Naja es funktioniert auf jedenfall immer noch nicht!!
Bei dir hat es funktioniert oder was
Also irgendwas mache ich falsch. Ich schau mal woran es liegen könnte...


----------



## zerix (30. März 2007)

Also bei mir hat es funktioniert. Welche Ausgabe hast du denn?


----------



## Serpil (30. März 2007)

Wenn ich die xml datei aufmache zeigt der browser  folgendes.

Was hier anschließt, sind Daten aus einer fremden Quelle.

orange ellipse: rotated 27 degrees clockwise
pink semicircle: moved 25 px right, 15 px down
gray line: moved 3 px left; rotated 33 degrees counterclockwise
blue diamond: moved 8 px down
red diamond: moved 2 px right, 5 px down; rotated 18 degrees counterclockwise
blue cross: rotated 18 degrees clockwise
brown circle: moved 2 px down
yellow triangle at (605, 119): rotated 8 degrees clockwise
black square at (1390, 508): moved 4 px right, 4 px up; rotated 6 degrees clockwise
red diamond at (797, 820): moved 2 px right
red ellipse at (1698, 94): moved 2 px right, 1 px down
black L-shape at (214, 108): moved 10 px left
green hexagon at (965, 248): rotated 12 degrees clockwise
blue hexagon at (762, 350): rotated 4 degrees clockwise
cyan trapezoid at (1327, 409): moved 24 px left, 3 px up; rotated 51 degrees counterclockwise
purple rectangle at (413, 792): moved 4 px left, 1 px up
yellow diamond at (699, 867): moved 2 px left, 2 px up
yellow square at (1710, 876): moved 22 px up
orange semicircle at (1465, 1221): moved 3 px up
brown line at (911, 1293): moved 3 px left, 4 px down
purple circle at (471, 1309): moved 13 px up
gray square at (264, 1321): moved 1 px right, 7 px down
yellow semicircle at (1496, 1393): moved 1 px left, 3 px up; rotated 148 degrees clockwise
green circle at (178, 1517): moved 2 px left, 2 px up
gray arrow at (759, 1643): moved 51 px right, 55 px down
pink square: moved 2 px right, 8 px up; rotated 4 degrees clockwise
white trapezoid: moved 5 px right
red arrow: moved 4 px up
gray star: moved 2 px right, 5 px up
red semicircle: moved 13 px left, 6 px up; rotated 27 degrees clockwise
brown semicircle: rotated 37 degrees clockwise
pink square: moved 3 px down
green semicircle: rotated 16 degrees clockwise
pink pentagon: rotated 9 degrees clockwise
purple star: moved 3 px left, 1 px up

XML-Verarbeitungsfehler: Kein Element gefunden
Adresse: file:///C:/temp/serpil.xml
Zeile Nr. 1, Spalte 1:
^


----------



## zerix (30. März 2007)

Schau dir die Datei mal in einem Editor an. Schau mal ob da alles drin steht. Der IExplorer zeigt die nicht an, weil in der datei ein Fehler ist.


----------



## Serpil (30. März 2007)

wenn ich es mit dem Editor aufmache steht auch nichts drin.
Der zeigt mir eine leere datei an.


----------



## zerix (30. März 2007)

Poste mal bitte noch einmal die Klasse und wenn es möglich ist hänge mal bitte die cvs-datei mit an. danke.


----------



## Serpil (30. März 2007)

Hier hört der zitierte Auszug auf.